To do: For the records that follow, give the number of lines containing the word "label", with no added text.

Input material:

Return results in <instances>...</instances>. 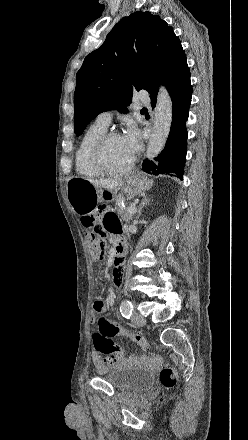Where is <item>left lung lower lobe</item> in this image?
I'll list each match as a JSON object with an SVG mask.
<instances>
[{
	"mask_svg": "<svg viewBox=\"0 0 248 440\" xmlns=\"http://www.w3.org/2000/svg\"><path fill=\"white\" fill-rule=\"evenodd\" d=\"M169 94L172 97L171 129L162 152L155 158L157 163L145 160L142 170L153 175L174 173L182 180L187 148L186 121L192 97L190 78L174 85ZM155 107L156 99L151 101Z\"/></svg>",
	"mask_w": 248,
	"mask_h": 440,
	"instance_id": "obj_1",
	"label": "left lung lower lobe"
}]
</instances>
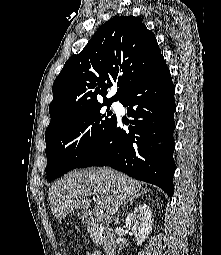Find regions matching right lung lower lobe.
<instances>
[{
  "mask_svg": "<svg viewBox=\"0 0 221 255\" xmlns=\"http://www.w3.org/2000/svg\"><path fill=\"white\" fill-rule=\"evenodd\" d=\"M175 87L163 56L119 100L131 117L117 119L90 154L76 167L107 166L152 183L168 196L174 192Z\"/></svg>",
  "mask_w": 221,
  "mask_h": 255,
  "instance_id": "1",
  "label": "right lung lower lobe"
}]
</instances>
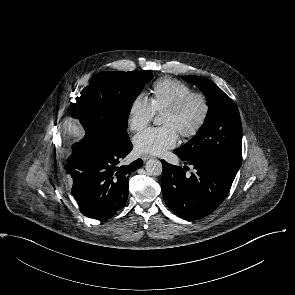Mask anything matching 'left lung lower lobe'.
Returning a JSON list of instances; mask_svg holds the SVG:
<instances>
[{
    "label": "left lung lower lobe",
    "instance_id": "1",
    "mask_svg": "<svg viewBox=\"0 0 295 295\" xmlns=\"http://www.w3.org/2000/svg\"><path fill=\"white\" fill-rule=\"evenodd\" d=\"M184 164L194 167L191 176L187 166L178 167L162 160L161 189L165 203L179 217L198 220L211 214L227 197L235 172L209 159H186L176 150Z\"/></svg>",
    "mask_w": 295,
    "mask_h": 295
}]
</instances>
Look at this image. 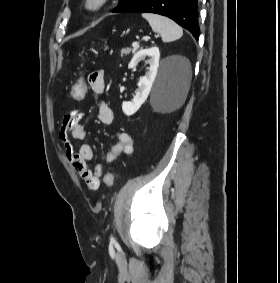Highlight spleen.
Masks as SVG:
<instances>
[{
    "instance_id": "1",
    "label": "spleen",
    "mask_w": 280,
    "mask_h": 283,
    "mask_svg": "<svg viewBox=\"0 0 280 283\" xmlns=\"http://www.w3.org/2000/svg\"><path fill=\"white\" fill-rule=\"evenodd\" d=\"M142 17L149 22L154 32L161 35L163 42L175 41L183 35L182 28L167 17L152 13H143Z\"/></svg>"
}]
</instances>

Result of this task: 4